Around places of human habitation a gradual genetic change and increased yield of many plants would have occurred. Agriculture was not an overnight event, it would have evolved slowly, but quickened in periods where pressures lessened hunting and forced more intensive gathering.
Indeed bread, from the gathering of wild seed, is far older than agriculture, dating from the upper Paleolithic around 30,000 years ago. However bread could not become a staple food until the invention of agriculture. Consumption of cereal seed only increased toward the end of the Pleistocene, and humans did not develop storage pits and tools necessary for significant consumption of cereals until the Neolithic. Today, most humans receive two-thirds of their protein and calorie intake for cereal-derived foods like wheat, corn, rice, and barley. Bread was nutritious and light but required milling, preparation and baking, a fire and oven. Increasing reliance on bread required a shift from camps and open campfires to houses, hearths and ovens.
Some groups could easily plant their seeds in open fields along river valleys, but others had forests blocking their farming land. In this context, humans used slash-and-burn agriculture to clear more land, and make it suitable for their plants and animals.
Over a period of several thousand years humankind became increasing reliant on agriculture and with the much greater yields from agriculture those tribes which had perfected new techniques would have enormous evolutionary advantages. Efficient foraging also depended on mobility, while larger populations were more stationary and thus required a stable food source. The population growth of those practising agriculture would lead to pulses of migration forcing back hunter-gatherers.
The evolutionary changes of plants constantly interact with evolutionary changes in animals in a process of co-evolution. As flowering plants and insects evolved together so did domesticated plants and human society.

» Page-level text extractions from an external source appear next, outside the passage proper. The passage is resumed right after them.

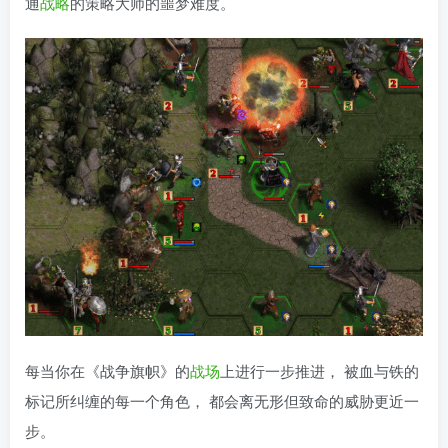
通
战略
的策略大师的噩梦难度。
每当你在《战争旗帜》的
战场
上进行一步推进， 被血与铁的
标记所纠缠的每一个角色， 都会离无形但致命的威胁更近一
步。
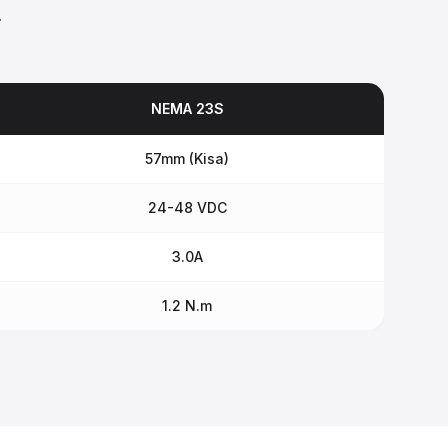
.
NEMA 23S
57mm (Kisa)
24-48 VDC
3.0A
1.2 N.m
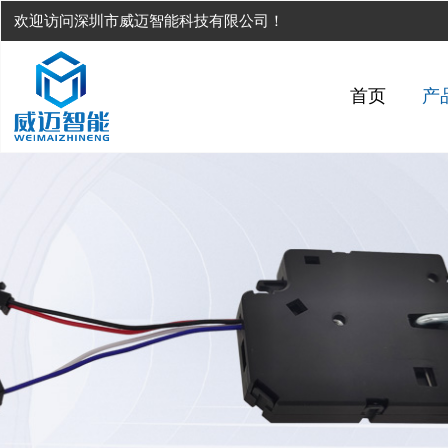
欢迎访问深圳市威迈智能科技有限公司！
首页
产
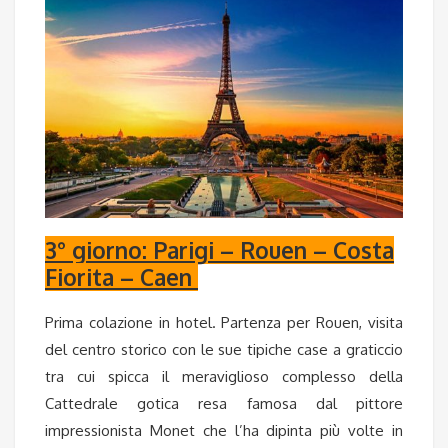
3° giorno: Parigi – Rouen – Costa
Fiorita – Caen
Prima colazione in hotel
. Partenza per
Rouen
, visita
del centro storico con le sue tipiche case a graticcio
tra cui spicca il meraviglioso complesso della
Cattedrale gotica resa famosa dal pittore
impressionista Monet che l’ha dipinta più volte in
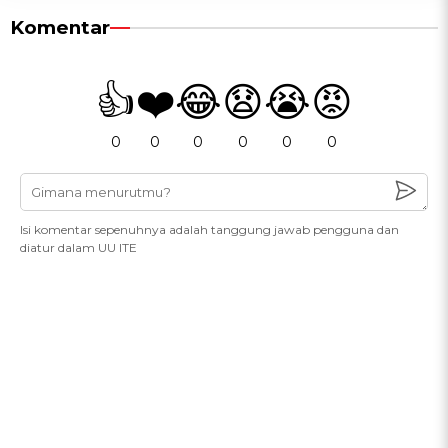
Komentar
👍
❤️
😂
😧
😭
😡
0
0
0
0
0
0
Isi komentar sepenuhnya adalah tanggung jawab pengguna dan
diatur dalam UU ITE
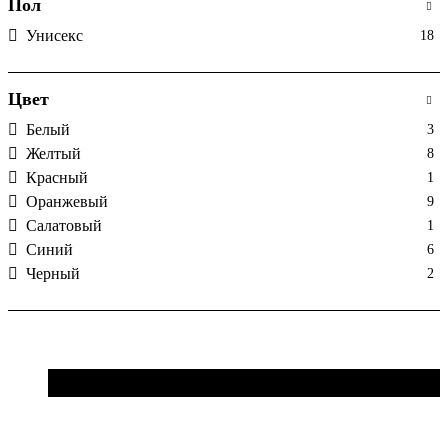
Пол
Унисекс
18
Цвет
Белый
3
Желтый
8
Красный
1
Оранжевый
9
Салатовый
1
Синий
6
Черный
2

With greater yields a greater population could be supported and most importantly in good years a agricultural surplus could be generated and dry stored during winter. Many gathered foods such as fruit are difficult to store for long periods and only with the fairly modern invention of pickling did this become possible.
High population densities leads to more intensification of farming, whereas increased hunting and gathering in one area can rapidly lead to depletion and extinction.
“Settled agriculturists can survive at higher population densities estimated to be ten to one hundred times greater than hunters-gatherers”
Domestication of Animals
The first animals to be domesticated were dogs (around 11,000 BP), probably as aids during hunting, especially chase and exhaustion hunting.
The major domestic farm animals all come from europe sheep, goats and pigs were the first to be domesticated.Around 7000 BC cows were domesticated and began to be used in farm labour.
The Original Sin
Agriculture has been described as choosing “cheap calories at the cost of poor nutrition.” Humans were greater in number but less healthy. It was this force of numbers, and probably the development of larger raiding parties, the genesis of armies, that enabled the expansion of agriculturalists, and most likely set the conditions for the rise of warlords and later kings. Studies of various skeletal evidence indicate an increase in infectious diseases, malnutrition, and anaemia in early agricultural societies as compared to hunter-gatherers.
The proliferation of agriculture is a self-perpetuating. With rising population, agriculture is needed to produce greater amounts of food. As food production increases through agriculture, populations grow and the demand for food increases. Mankind has been in a race for over 11,000 years to increase food production more quickly than population, and so avoid mass starvation.